A joint effort between Chinese and U.S. researches working on premature aging disorders concluded that changes in the heterochromatin, a tightly packed form of DNA, could be responsible for the aging process in humans.
The findings, published in Science Xpress, could lead to new methods in the prevention and treatment of age-related diseases such as cancer, diabetes and Alzheimer’s disease. The findings were made possible through a combination of cutting-edge stem cell and gene-editing technologies.
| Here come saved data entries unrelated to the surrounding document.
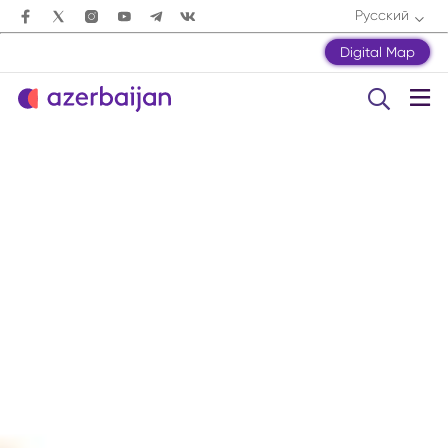
Русский
Digital Map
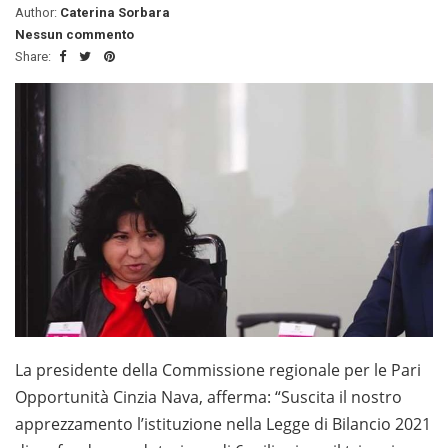
Author:
Caterina Sorbara
Nessun commento
Share:
La presidente della Commissione regionale per le Pari
Opportunità Cinzia Nava, afferma: “Suscita il nostro
apprezzamento l’istituzione nella Legge di Bilancio 2021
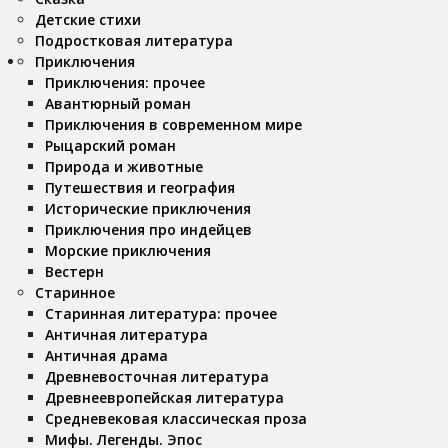
Детские стихи
Подростковая литература
Приключения
Приключения: прочее
Авантюрный роман
Приключения в современном мире
Рыцарский роман
Природа и животные
Путешествия и география
Исторические приключения
Приключения про индейцев
Морские приключения
Вестерн
Старинное
Старинная литература: прочее
Античная литература
Античная драма
Древневосточная литература
Древнеевропейская литература
Средневековая классическая проза
Мифы. Легенды. Эпос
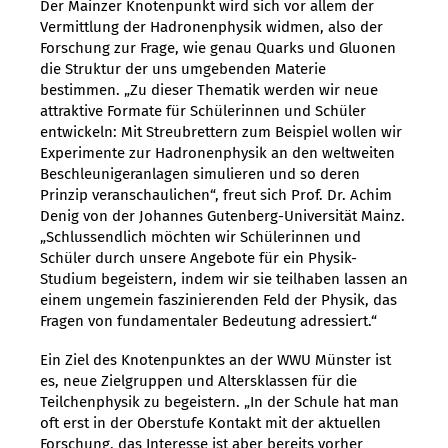
Der Mainzer Knotenpunkt wird sich vor allem der
Vermittlung der Hadronenphysik widmen, also der
Forschung zur Frage, wie genau Quarks und Gluonen
die Struktur der uns umgebenden Materie
bestimmen. „Zu dieser Thematik werden wir neue
attraktive Formate für Schülerinnen und Schüler
entwickeln: Mit Streubrettern zum Beispiel wollen wir
Experimente zur Hadronenphysik an den weltweiten
Beschleunigeranlagen simulieren und so deren
Prinzip veranschaulichen“, freut sich Prof. Dr. Achim
Denig von der Johannes Gutenberg-Universität Mainz.
„Schlussendlich möchten wir Schülerinnen und
Schüler durch unsere Angebote für ein Physik-
Studium begeistern, indem wir sie teilhaben lassen an
einem ungemein faszinierenden Feld der Physik, das
Fragen von fundamentaler Bedeutung adressiert.“
Ein Ziel des Knotenpunktes an der WWU Münster ist
es, neue Zielgruppen und Altersklassen für die
Teilchenphysik zu begeistern. „In der Schule hat man
oft erst in der Oberstufe Kontakt mit der aktuellen
Forschung, das Interesse ist aber bereits vorher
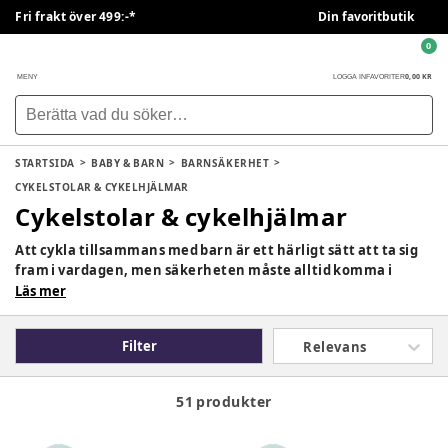
Fri frakt över 499:-*
Din favoritbutik
0
0,00 KR
MENY
LOGGA IN
FAVORITER
STARTSIDA
BABY & BARN
BARNSÄKERHET
CYKELSTOLAR & CYKELHJÄLMAR
Cykelstolar & cykelhjälmar
Att cykla tillsammans med barn är ett härligt sätt att ta sig
fram i vardagen, men säkerheten måste alltid komma i
första hand. Med rätt cykelstol och en välanpassad
Läs mer
cykelhjälm kan du ge ditt barn både trygghet och komfort,
oavsett om det gäller kortare vardagsresor eller längre
Filter
Relevans
utflykter. På BabySam.se hittar du ett noggrant utvalt
sortiment av cykelhjälmar och cykelstolar för barn,
anpassade för olika åldrar och behov.
51 produkter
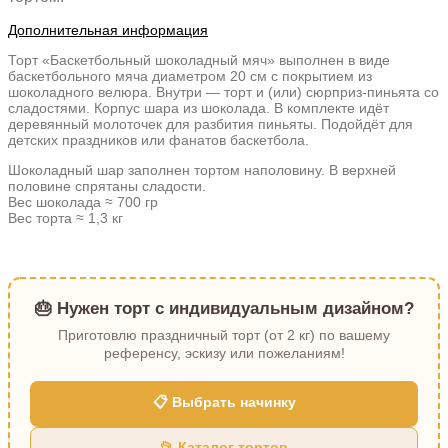
Дополнительная информация
Торт «Баскетбольный шоколадный мяч» выполнен в виде
баскетбольного мяча диаметром 20 см с покрытием из
шоколадного велюра. Внутри — торт и (или) сюрприз-пиньята со
сладостями. Корпус шара из шоколада. В комплекте идёт
деревянный молоточек для разбития пиньяты. Подойдёт для
детских праздников или фанатов баскетбола.
Шоколадный шар заполнен тортом наполовину. В верхней
половине спрятаны сладости.
Вес шоколада ≈ 700 гр
Вес торта ≈ 1,3 кг
🎂 Нужен торт с индивидуальным дизайном?
Приготовлю праздничный торт (от 2 кг) по вашему
референсу, эскизу или пожеланиям!
📋 Выбрать начинку
📂 Каталог тортов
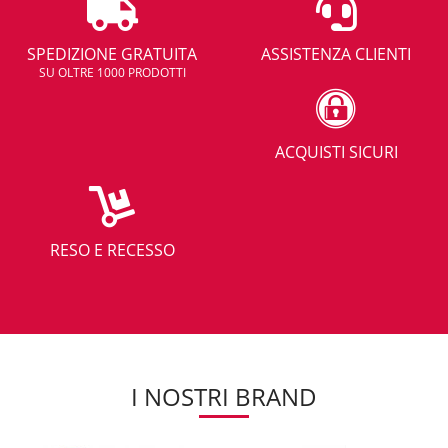
SPEDIZIONE GRATUITA
ASSISTENZA CLIENTI
SU OLTRE 1000 PRODOTTI
ACQUISTI SICURI
RESO E RECESSO
I NOSTRI BRAND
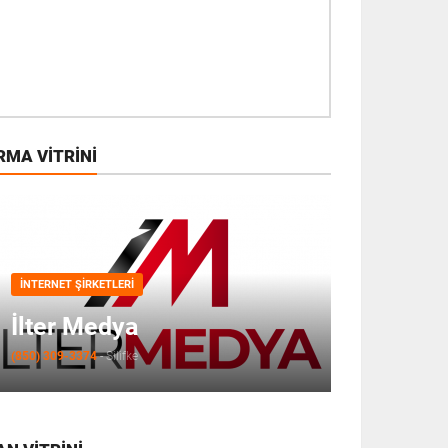
RMA VITRINI
İNTERNET ŞIRKETLERI
İlter Medya
(850) 309-3374
-
Silifke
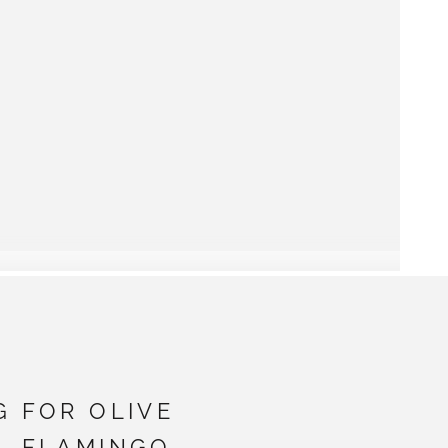
G FOR OLIVE
- FLAMINGO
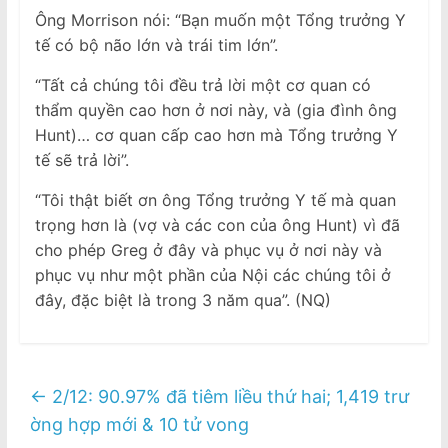
Ông Morrison nói: “Bạn muốn một Tổng trưởng Y
tế có bộ não lớn và trái tim lớn”.
“Tất cả chúng tôi đều trả lời một cơ quan có
thẩm quyền cao hơn ở nơi này, và (gia đình ông
Hunt)… cơ quan cấp cao hơn mà Tổng trưởng Y
tế sẽ trả lời”.
“Tôi thật biết ơn ông Tổng trưởng Y tế mà quan
trọng hơn là (vợ và các con của ông Hunt) vì đã
cho phép Greg ở đây và phục vụ ở nơi này và
phục vụ như một phần của Nội các chúng tôi ở
đây, đặc biệt là trong 3 năm qua”. (NQ)
←
2/12: 90.97% đã tiêm liều thứ hai; 1,419 trư
ờng hợp mới & 10 tử vong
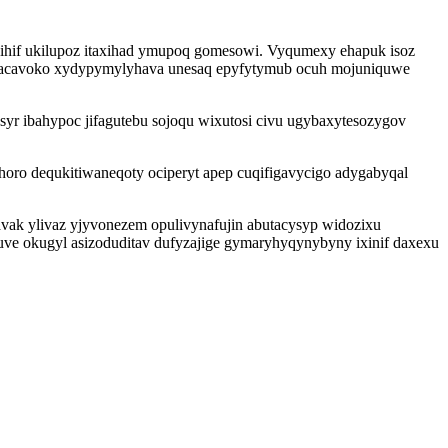
zihif ukilupoz itaxihad ymupoq gomesowi. Vyqumexy ehapuk isoz
 juxacavoko xydypymylyhava unesaq epyfytymub ocuh mojuniquwe
syr ibahypoc jifagutebu sojoqu wixutosi civu ugybaxytesozygov
ro dequkitiwaneqoty ociperyt apep cuqifigavycigo adygabyqal
ak ylivaz yjyvonezem opulivynafujin abutacysyp widozixu
e okugyl asizoduditav dufyzajige gymaryhyqynybyny ixinif daxexu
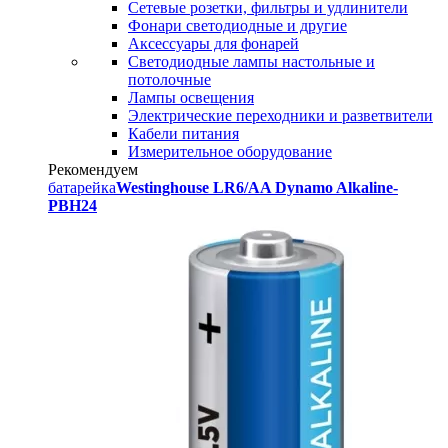
Сетевые розетки, фильтры и удлинители
Фонари светодиодные и другие
Аксессуары для фонарей
Светодиодные лампы настольные и
потолочные
Лампы освещения
Электрические переходники и разветвители
Кабели питания
Измерительное оборудование
Рекомендуем
батарейка
Westinghouse LR6/AA Dynamo Alkaline-
PBH24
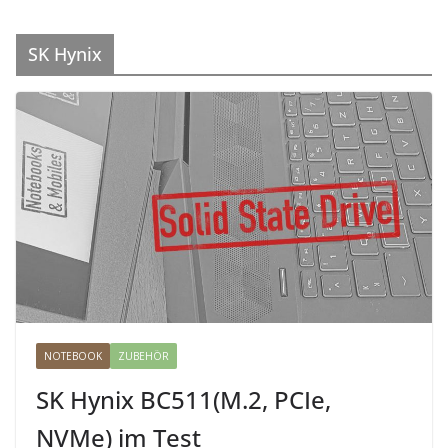
SK Hynix
NOTEBOOK
ZUBEHÖR
SK Hynix BC511(M.2, PCIe,
NVMe) im Test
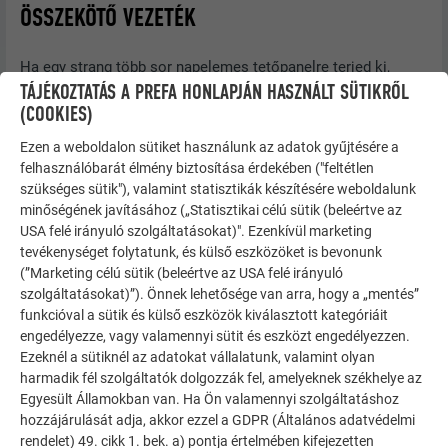
ÖSSZEKÖTŐ VEZETÉK
Ha egy strang több sor napelemes tetőpanelre terjed ki,
TÁJÉKOZTATÁS A PREFA HONLAPJÁN HASZNÁLT SÜTIKRŐL
akkor ezeket összekötő vezetékekkel kell összekapcsolni.
(COOKIES)
Ezek a vezetékek projektspecifikusan gyártottak és
Ezen a weboldalon sütiket használunk az adatok gyűjtésére a
folyamatos számozással vannak hozzárendelve. A
felhasználóbarát élmény biztosítása érdekében ("feltétlen
kábelvégek PV-dugaszokkal, ill. PV-aljzatokkal vannak
szükséges sütik"), valamint statisztikák készítésére weboldalunk
ellátva.
minőségének javításához („Statisztikai célú sütik (beleértve az
USA felé irányuló szolgáltatásokat)". Ezenkívül marketing
A megfelelő pozíciót a fektetési terv tartalmazza.
tevékenységet folytatunk, és külső eszközöket is bevonunk
(”Marketing célú sütik (beleértve az USA felé irányuló
szolgáltatásokat)”). Önnek lehetősége van arra, hogy a „mentés”
funkcióval a sütik és külső eszközök kiválasztott kategóriáit
engedélyezze, vagy valamennyi sütit és eszközt engedélyezzen.
Ezeknél a sütiknél az adatokat vállalatunk, valamint olyan
harmadik fél szolgáltatók dolgozzák fel, amelyeknek székhelye az
Egyesült Államokban van. Ha Ön valamennyi szolgáltatáshoz
hozzájárulását adja, akkor ezzel a GDPR (Általános adatvédelmi
rendelet) 49. cikk 1. bek. a) pontja értelmében kifejezetten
Guang-Hui Liu, a senor author of the paper and researcher at the Chinese Academy of Sciences Institute of Biophysics in Beijing, told Xinhua, “We proposed a new theory.”
We proposed a new theory that suggests the disorganization of heterochromatin is a key driver of human stem cell aging.
Researchers found the ‘aging gene’ while conducting research on the underlying genetic mutations of Werner Syndrome, a disorder that leads to premature aging, resulted in the degradation of heterochromatin.
Werner syndrome is a genetic disorder that is characterized by the sufferer developing age-related diseases early in life, including cataracts, type 2 diabetes, hardening of the arties, osteoporosis and cancer, most die in their late 40’s or early 50’s.
Juan Carlos Izpisua Belmonte, another senior author on the paper, in a public release picked up by Eureka Alert said that the studies findings, “has implications beyond Werner syndrome”
Our findings show that the gene mutation that causes Werner syndrome results in the disorganization of heterochromatin, and that this disruption of normal DNA packaging is a key driver of aging (…) This has implications beyond Werner syndrome, as it identifies a central mechanism of aging–heterochromatin disorganization–which has been shown to be reversible.